Some opponents of softened polices argue that countries should not make it easier for international students to work in host countries, because increased flow of migrant workers compete with domestic workers and put them at a disadvantage. However, statistics prove the opposite. Immigration can reduce labor force shortage and fill critical skill gaps; it can also improve labor market productivity and lead to increased average wages for all workers. (Business Roundtable, 2018) 

Another motivation for the countries to allow international students to integrate into the domestic labor market is to improve their global competitiveness – instead of letting foreign competitors to hire the students they educated, countries prefer to use this knowledge to boost their own businesses and competitiveness in global economy.  

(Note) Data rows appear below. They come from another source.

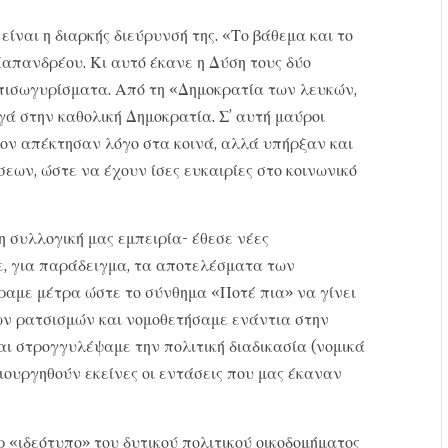
ίναι η διαρκής διεύρυνσή της. «Το βάθεμα και το
απανδρέου. Κι αυτό έκανε η Δύση τους δύο
 πισωγυρίσματα. Από τη «Δημοκρατία των λευκών,
ά στην καθολική Δημοκρατία. Σ’ αυτή μαύροι
όνον απέκτησαν λόγο στα κοινά, αλλά υπήρξαν και
εων, ώστε να έχουν ίσες ευκαιρίες στο κοινωνικό
η συλλογική μας εμπειρία- έθεσε νέες
ε, για παράδειγμα, τα αποτελέσματα των
ραμε μέτρα ώστε το σύνθημα «Ποτέ πια» να γίνει
ων ρατσισμών και νομοθετήσαμε ενάντια στην
ι στρογγυλέψαμε την πολιτική διαδικασία (νομικά
μιουργηθούν εκείνες οι εντάσεις που μας έκαναν
 «ιδεότυπο» του δυτικού πολιτικού οικοδομήματος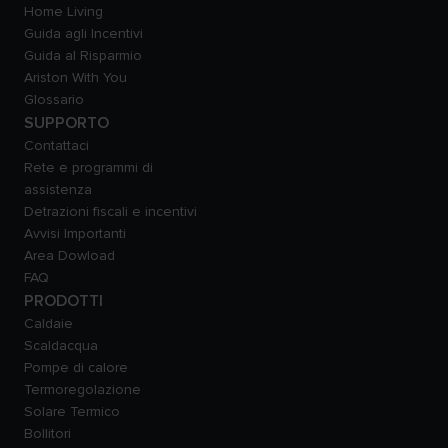
Home Living
Guida agli Incentivi
Guida al Risparmio
Ariston With You
Glossario
SUPPORTO
Contattaci
Rete e programmi di
assistenza
Detrazioni fiscali e incentivi
Avvisi Importanti
Area Dowload
FAQ
PRODOTTI
Caldaie
Scaldacqua
Pompe di calore
Termoregolazione
Solare Termico
Bollitori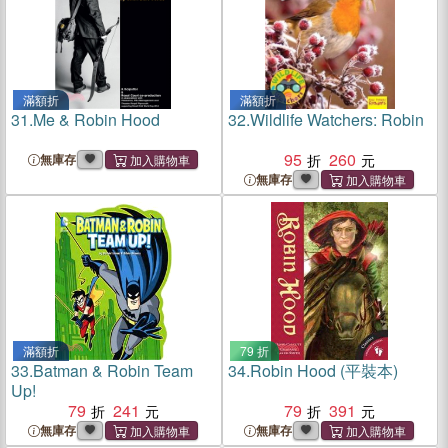
滿額折
滿額折
31.
Me & Robin Hood
32.
Wildlife Watchers: Robin
95
260
無庫存
無庫存
滿額折
79 折
33.
Batman & Robin Team
34.
Robin Hood (平裝本)
Up!
79
241
79
391
無庫存
無庫存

Increased foreign employment opportunities have a positive impact on the sending country as well.  Even though not all students will be admitted in foreign universities, the potential opportunity of getting there increases the motivation of domestic students to get a better education, which itself fosters economic growth of the county in the long run (Chevalier, 2022). Moreover, the statistics reveal that 65 to 80 percent of international students tend to return to their home country bringing back their international experience (NAFSA, 2020).  Exchanging these multilateral experiences supports convergence of the countries. 

Policy Gaps Hinder the Generation of Higher Benefits 

Despite supportive policies and the benefits generated from allowing more high-skilled migrants, countries cannot always attract the best and brightest students to remain after graduation.  

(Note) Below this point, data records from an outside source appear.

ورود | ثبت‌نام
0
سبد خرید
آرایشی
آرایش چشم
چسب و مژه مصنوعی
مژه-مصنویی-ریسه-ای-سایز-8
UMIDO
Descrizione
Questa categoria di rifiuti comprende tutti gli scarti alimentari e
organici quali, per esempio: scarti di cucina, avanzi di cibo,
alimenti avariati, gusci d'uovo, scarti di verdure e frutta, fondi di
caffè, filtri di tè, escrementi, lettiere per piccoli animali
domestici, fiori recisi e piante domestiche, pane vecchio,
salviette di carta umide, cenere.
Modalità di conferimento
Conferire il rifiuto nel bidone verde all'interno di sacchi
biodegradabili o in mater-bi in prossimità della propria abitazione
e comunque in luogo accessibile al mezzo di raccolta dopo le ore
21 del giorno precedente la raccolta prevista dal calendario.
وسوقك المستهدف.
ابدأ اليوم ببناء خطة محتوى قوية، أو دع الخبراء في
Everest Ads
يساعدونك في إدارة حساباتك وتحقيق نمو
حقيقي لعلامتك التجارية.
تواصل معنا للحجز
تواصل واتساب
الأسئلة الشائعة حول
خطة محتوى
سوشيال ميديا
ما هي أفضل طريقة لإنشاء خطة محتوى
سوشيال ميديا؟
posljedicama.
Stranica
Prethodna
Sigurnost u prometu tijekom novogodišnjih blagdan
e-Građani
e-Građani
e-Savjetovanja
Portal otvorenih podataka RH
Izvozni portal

International recent graduates often face discrimination in the labor market due to the non-recognition of foreign credentials. Employers usually doubt the students’ previous professional experience and tend to offer them lower salaries. This is usually driven by the mismatch of required qualifications across the countries (Weinar, 2020). 

Sometimes complicated visa policies make it challenging (or even impossible) for students to remain in the host countries. In such cases they prefer to either return to their home country or enter another country’s labor market. 

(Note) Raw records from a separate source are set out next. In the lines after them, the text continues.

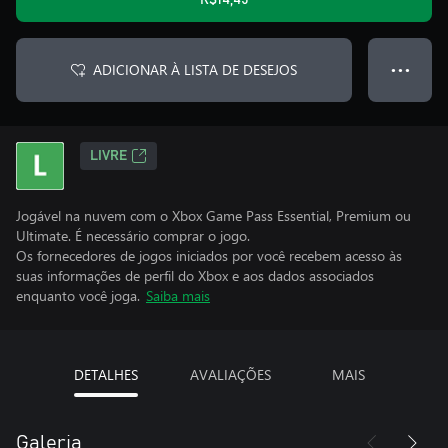
R$14,45
ADICIONAR À LISTA DE DESEJOS
● ● ●
LIVRE
Jogável na nuvem com o Xbox Game Pass Essential, Premium ou
Ultimate. É necessário comprar o jogo.
Os fornecedores de jogos iniciados por você recebem acesso às
suas informações de perfil do Xbox e aos dados associados
enquanto você joga.
Saiba mais
DETALHES
AVALIAÇÕES
MAIS
Galeria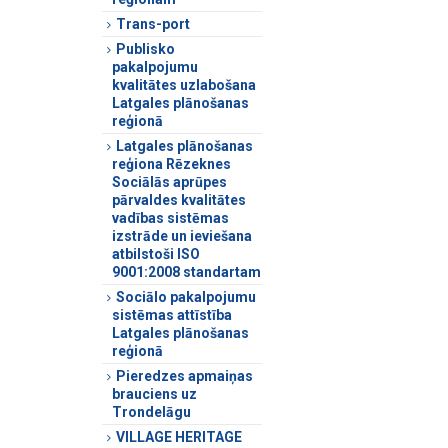
Trans-port
Publisko
pakalpojumu
kvalitātes uzlabošana
Latgales plānošanas
reģionā
Latgales plānošanas
reģiona Rēzeknes
Sociālās aprūpes
pārvaldes kvalitātes
vadības sistēmas
izstrāde un ieviešana
atbilstoši ISO
9001:2008 standartam
Sociālo pakalpojumu
sistēmas attīstība
Latgales plānošanas
reģionā
Pieredzes apmaiņas
brauciens uz
Trondelāgu
VILLAGE HERITAGE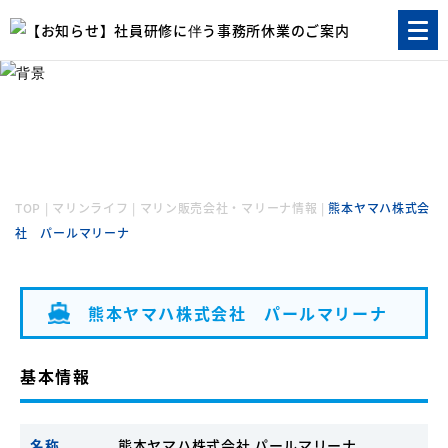
マリンライフ
MARINE LIFE
TOP
|
マリンライフ
|
マリン販売会社・マリーナ情報
|
熊本ヤマハ株式会
社 パールマリーナ
熊本ヤマハ株式会社 パールマリーナ
基本情報
名称
熊本ヤマハ株式会社 パールマリーナ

Moreover, existing annual caps on issuing working visas limits the ability to hire foreign young professionals. For example, the current annual cap on H-1B visas is 65,000 in addition to 20,000 visas for foreign professionals who graduated with a master’s or doctorate degrees from U.S. universities. This cap leaves many professionals who can contribute in the competitiveness of the United States economy beyond the U.S. labor market.

A Way Forward

The evidence suggests that there are several policy responses that can support amplifying the positive impact of the high-skilled workers’ mobility. Open-visa policies from host countries and openness on mobility from home countries increase motivation for students to invest more in education and have higher contribution in the economy. Moreover, Mutual Recognition Agreements (MRA) are recognized as a useful tool for smooth transition from origin to destination labor market (Chevalier, 2022). MRAs set rules for the recognition of credentials for the individuals who obtained their qualifications in signatory countries.  

Students’ decisions to migrate for education depend highly on potential job market opportunities in the international market (together with the quality of education). Making international labor markets more accessible and less discriminatory for these students can increase their motivation to remain and contribute to fostering economic growth of host countries.  


Business Roundtable. (2018). The Economic Impact of Curbing the Optional Practical Training Program. Washington D.C.: Business Roundtable. 

Chevalier, A. (2022). How to Attract International Students? IZA World of Labor

NAFSA. (2020). An Economic and Foreign Policy Risks America Cannot Ignore. Washington D.C.: National Association for Foreign Student Affairs. 

Weinar, A. K. (2020). The State and the Highly Skilled Immigrant. In A. K. Weinar, Highly-Skilled Migration: Between Settlement and Mobility. (p. 37-77). IMISCOE Research Series.